Repeat the data that follows exactly, starting at the line with "decision that can open doors to a promising" and ending at the line with "s! Courses begin", and leave out every picture.

• [EXERCISE INPUT]:
Content starts

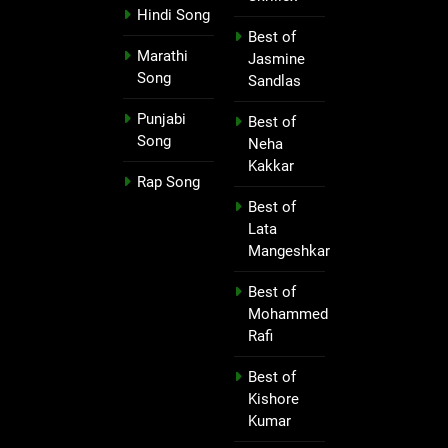
Hindi Song
Best of
Marathi
Jasmine
Song
Sandlas
Punjabi
Best of
Song
Neha
Kakkar
Rap Song
Best of
Lata
Mangeshkar
Best of
Mohammed
Rafi
Best of
Kishore
Kumar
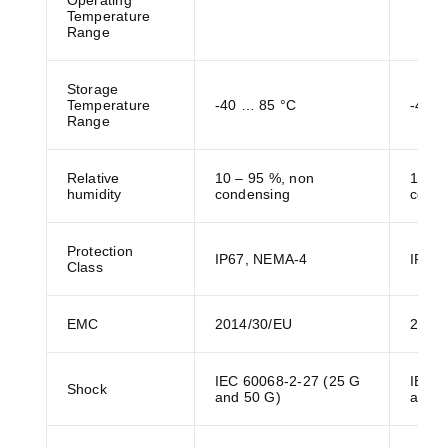
Operating
Temperature
Range
Storage
Temperature
-40 … 85 °C
-40 …
Range
Relative
10 – 95 %, non
10 – 
humidity
condensing
conde
Protection
IP67, NEMA-4
IP67
Class
EMC
2014/30/EU
2014
IEC 60068-2-27 (25 G
IEC 6
Shock
and 50 G)
and 5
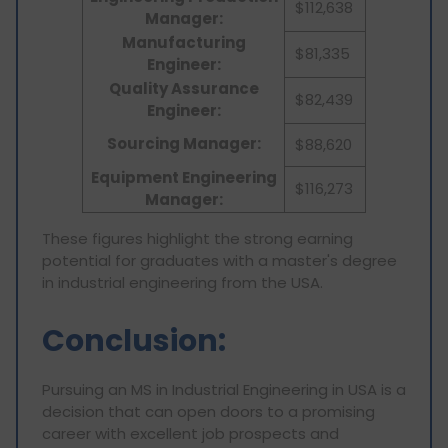
$112,638
Manager:
Manufacturing
$81,335
Engineer:
Quality Assurance
$82,439
Engineer:
Sourcing Manager:
$88,620
Equipment Engineering
$116,273
Manager:
These figures highlight the strong earning
potential for graduates with a master's degree
in industrial engineering from the USA.
Conclusion:
Pursuing an MS in Industrial Engineering in USA is a
decision that can open doors to a promising
career with excellent job prospects and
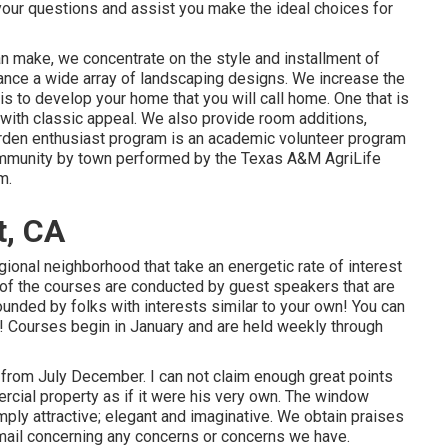
your questions and assist you make the ideal choices for
an make, we concentrate on the style and installment of
nhance a wide array of landscaping designs. We increase the
s to develop your home that you will call home. One that is
 with classic appeal. We also provide room additions,
den enthusiast program is an academic volunteer program
, community by town performed by the Texas A&M AgriLife
m.
t, CA
gional neighborhood that take an energetic rate of interest
ot of the courses are conducted by guest speakers that are
rrounded by folks with interests similar to your own! You can
s! Courses begin in January and are held weekly through
d from July December. I can not claim enough great points
ercial property as if it were his very own. The window
ly attractive; elegant and imaginative. We obtain praises
mail concerning any concerns or concerns we have.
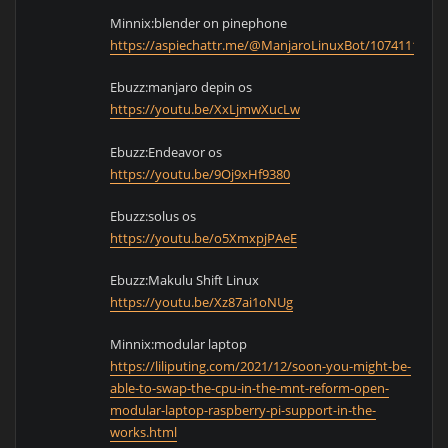
Minnix:blender on pinephone
https://aspiechattr.me/@ManjaroLinuxBot/1074111428
Ebuzz:manjaro depin os
https://youtu.be/XxLjmwXucLw
Ebuzz:Endeavor os
https://youtu.be/9Oj9xHf9380
Ebuzz:solus os
https://youtu.be/o5XmxpjPAeE
Ebuzz:Makulu Shift Linux
https://youtu.be/Xz87ai1oNUg
Minnix:modular laptop
https://liliputing.com/2021/12/soon-you-might-be-
able-to-swap-the-cpu-in-the-mnt-reform-open-
modular-laptop-raspberry-pi-support-in-the-
works.html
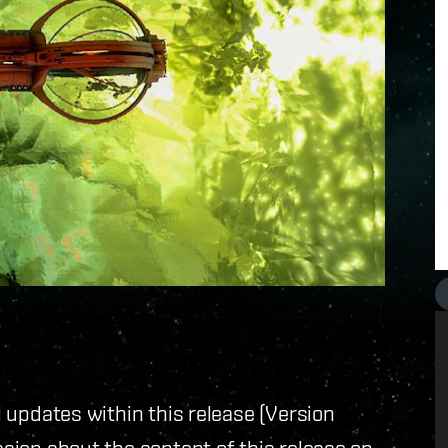
ll updates within this release (Version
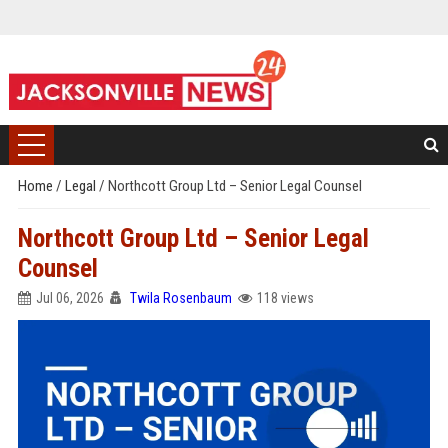
Home
/
Legal
/
Northcott Group Ltd – Senior Legal Counsel
Northcott Group Ltd – Senior Legal
Counsel
Jul 06, 2026
Twila Rosenbaum
118 views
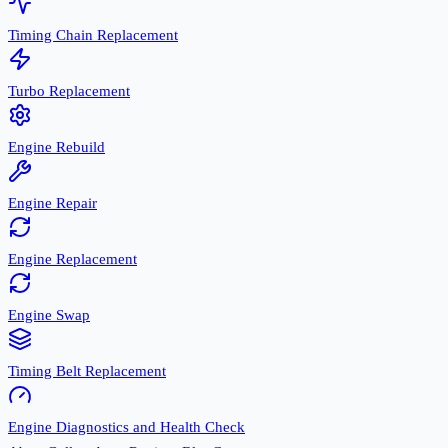
Timing Chain Replacement
Turbo Replacement
Engine Rebuild
Engine Repair
Engine Replacement
Engine Swap
Timing Belt Replacement
Engine Diagnostics and Health Check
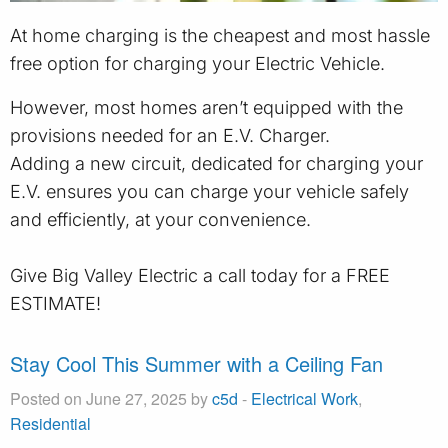
At home charging is the cheapest and most hassle
free option for charging your Electric Vehicle.
However, most homes aren’t equipped with the
provisions needed for an E.V. Charger.
Adding a new circuit, dedicated for charging your
E.V. ensures you can charge your vehicle safely
and efficiently, at your convenience.
Give Big Valley Electric a call today for a FREE
ESTIMATE!
Stay Cool This Summer with a Ceiling Fan
Posted on June 27, 2025 by
c5d
-
Electrical Work
,
Residential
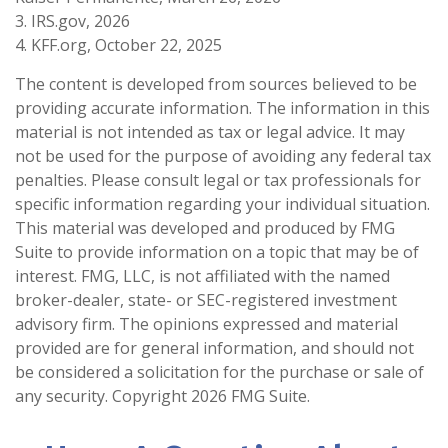
3. IRS.gov, 2026
4. KFF.org, October 22, 2025
The content is developed from sources believed to be
providing accurate information. The information in this
material is not intended as tax or legal advice. It may
not be used for the purpose of avoiding any federal tax
penalties. Please consult legal or tax professionals for
specific information regarding your individual situation.
This material was developed and produced by FMG
Suite to provide information on a topic that may be of
interest. FMG, LLC, is not affiliated with the named
broker-dealer, state- or SEC-registered investment
advisory firm. The opinions expressed and material
provided are for general information, and should not
be considered a solicitation for the purchase or sale of
any security. Copyright
2026 FMG Suite.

Content ends

• [ANSWER TO THE EXERCISE]:
decision that can open doors to a promising
career with excellent job prospects and
your questions and assist you make the ideal choices for
an make, we concentrate on the style and installment of
nhance a wide array of landscaping designs. We increase the
s to develop your home that you will call home. One that is
 with classic appeal. We also provide room additions,
den enthusiast program is an academic volunteer program
, community by town performed by the Texas A&M AgriLife
m.
t, CA
gional neighborhood that take an energetic rate of interest
ot of the courses are conducted by guest speakers that are
rrounded by folks with interests similar to your own! You can
s! Courses begin in January and are held weekly through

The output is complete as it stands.